> [WORK TO COMPLETE]:
Search term "could": please copy every line of the records below that contains it.

Saved data entries
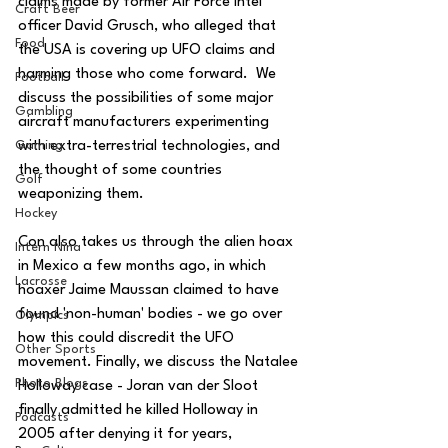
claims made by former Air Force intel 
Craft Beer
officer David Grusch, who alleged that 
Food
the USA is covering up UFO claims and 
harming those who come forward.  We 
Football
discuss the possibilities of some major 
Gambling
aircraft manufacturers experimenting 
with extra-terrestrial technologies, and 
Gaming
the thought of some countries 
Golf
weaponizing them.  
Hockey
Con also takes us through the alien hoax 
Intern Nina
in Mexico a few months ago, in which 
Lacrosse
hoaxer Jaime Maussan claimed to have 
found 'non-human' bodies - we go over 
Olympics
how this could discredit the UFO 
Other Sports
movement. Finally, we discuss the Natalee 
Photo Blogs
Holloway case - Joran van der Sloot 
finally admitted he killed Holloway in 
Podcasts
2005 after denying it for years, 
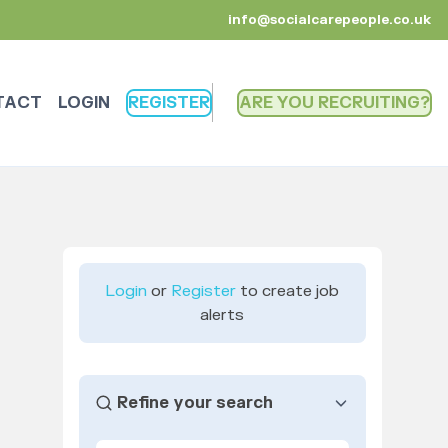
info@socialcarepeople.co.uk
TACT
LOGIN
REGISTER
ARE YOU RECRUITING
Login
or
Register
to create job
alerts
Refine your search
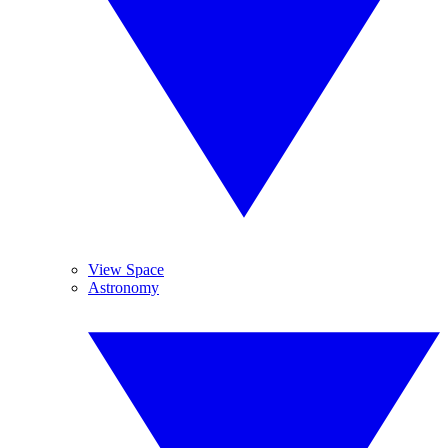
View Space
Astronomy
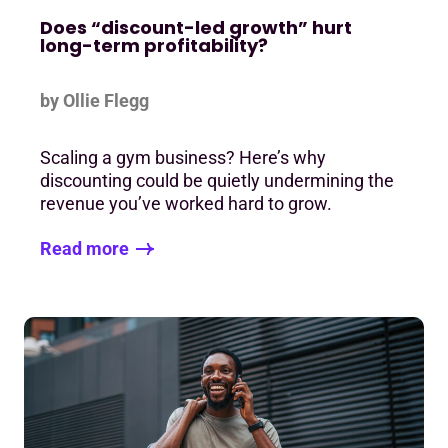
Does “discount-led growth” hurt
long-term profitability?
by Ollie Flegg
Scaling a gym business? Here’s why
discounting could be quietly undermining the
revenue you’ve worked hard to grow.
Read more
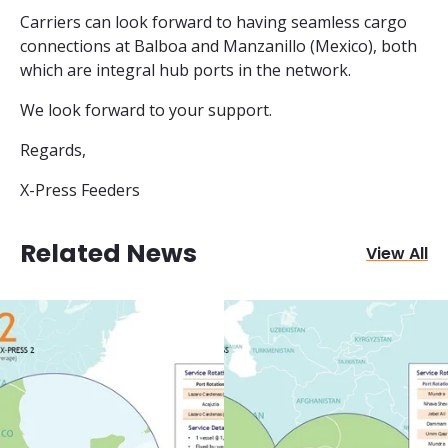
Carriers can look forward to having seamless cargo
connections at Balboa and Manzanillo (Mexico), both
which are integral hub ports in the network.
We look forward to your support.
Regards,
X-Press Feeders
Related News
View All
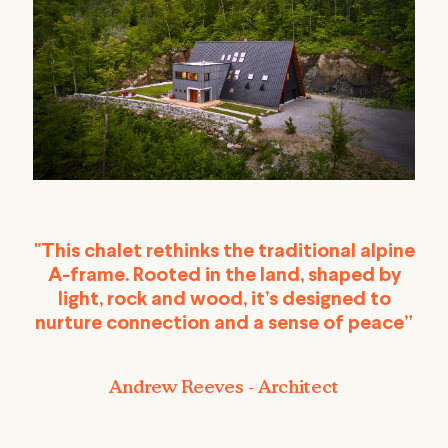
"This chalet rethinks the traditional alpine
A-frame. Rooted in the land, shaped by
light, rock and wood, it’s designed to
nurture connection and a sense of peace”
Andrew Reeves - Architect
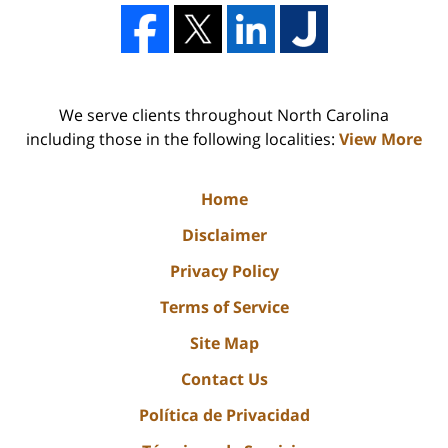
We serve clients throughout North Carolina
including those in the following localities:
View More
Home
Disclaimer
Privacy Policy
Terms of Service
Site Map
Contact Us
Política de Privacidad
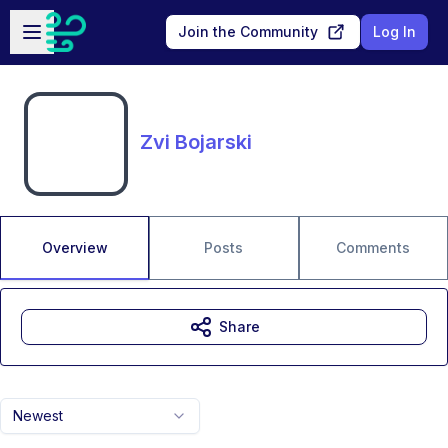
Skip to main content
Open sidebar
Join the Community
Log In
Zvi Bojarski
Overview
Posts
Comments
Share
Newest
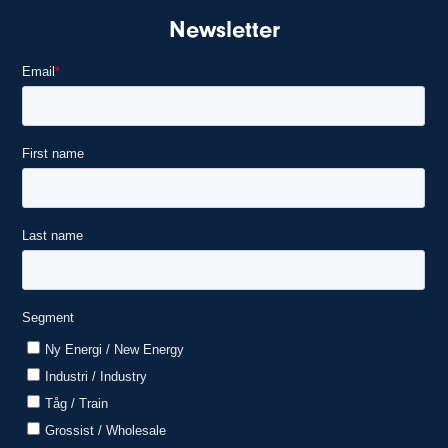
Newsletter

> [TASK SOLUTION]:
how this could discredit the UFO 
discounting could be quietly undermining the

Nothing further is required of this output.